Patients who received NO inhalation had a lower catecholamine index and propensity to shorter effusions. What is more, heart dysfunction indicators were coupled with CAI and effusions time in multiple regression models (Table 2.). In overloaded single ventricle conditions, an essential role of exogenous NO was shown in ischemia-induced preconditioning, cytoprotection, and resistance to ischemia–reperfusion injury of the heart [34, 35]. In our study, exogenous NO inhaled into the oxygenator flowed with oxygenated blood through the aortic cannula to the ascending aorta and directly to the coronary circulation. Although it is primarily inactivated in the blood by binding to oxy- and deoxyhemoglobin, a circulating pool of bioavailable NO was sufficient to improve and optimize perfusion [36].
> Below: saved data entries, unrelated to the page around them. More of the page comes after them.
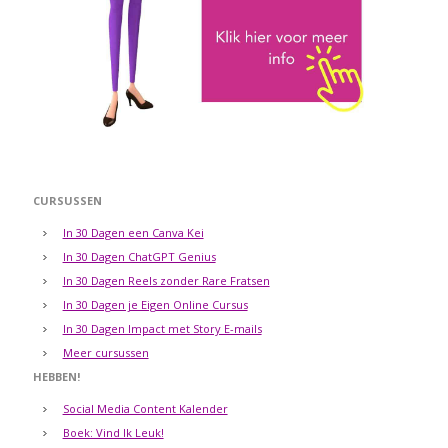
CURSUSSEN
In 30 Dagen een Canva Kei
In 30 Dagen ChatGPT Genius
In 30 Dagen Reels zonder Rare Fratsen
In 30 Dagen je Eigen Online Cursus
In 30 Dagen Impact met Story E-mails
Meer cursussen
HEBBEN!
Social Media Content Kalender
Boek: Vind Ik Leuk!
Factors that reflect the general response to stress and tissue perfusion disturbances (prolactin, lactates, glucose, leptin, insulin, pentraxin-3, MMP-8, TIMP-4) were up-regulated in both groups (Fig. 2). A lower insulin level in the Fontan-NO group remains in line with a less pronounced inflammatory response, lower Il-6 and Il-8 levels, and higher Il-10 levels [37]. Although the population characteristics (age, gender, dominant ventricle anatomy, preoperative oxygenation, CPB time, and cross-clamp time) were comparable in both groups, lactate and glucose concentrations were significantly lower in patients receiving NO inhalation (Table 1). No difference was noted in heart rate and systolic and diastolic blood pressure. However, a central venous pressure reflecting pulmonary artery pressure after Fontan surgery was significantly lower within the first 8 h in Fontan-NO group. These results reflect a less pronounced stress response in Fontan-NO patients and better protection of pulmonary and coronary circulations. The results also suggest the rationale of maintaining NO inhalation following CPB and extubation (i.e. through nasal cannula).

MMP-8, a metalloproteinase related to neutrophil activity, was most elevated in both groups after reperfusion of the heart and lungs; however, its activity was significantly lower in the Fontan-NO group (Fig. 2). This corresponds with the reduced Il-6 and Il-8 levels and the lower number of mobilized neutrophils in the Fontan-NO group (30, 31). The counteracting MMP-8 tissue metalloproteinase inhibitor TIMP4 followed the dynamics of MMP-8 and was significantly higher in Fontan-NO patients. Ischemia–reperfusion injury of the lungs during CBP involves infiltrating the tissue by neutrophils and releasing cytokines and other harmful mediators like MMPs and TIMPs [38]. IL-6, Il-8, and TNFα increase the expression and release of MMPs [39]. Furthermore, MMP-8 has been shown to contribute to acute lung injury in the postoperative period [40]. The improved clinical response in the Fontan-NO patients implied better lung protection, which corresponds to the functional readouts.

A potential limitation of the study was that not all patients consented to blood sample collection.Although proteomic analysis methods were applied, the concentration of certain analytes was not detectable at all time-points or was too low for the multiplex method. Additionally, we only measured several clinical variables that were accessible for all patients.

Conclusions

Administration of NO to the CPB oxygenator during Fontan surgery reduced ventilatory support time, improved hemodynamics early after the Fontan procedure and shortened ICU time. These clinical effects were correlated with proteome changes reflecting the reduced expression of pro-inflammatory cytokines and increased production of anti-inflammatory factors, reduced activity of metalloproteinases and increased activity of tissue metalloproteinases inhibitors, lowered myocardial and lung injury indicators and lowered expression of proteins reflecting metabolic stress.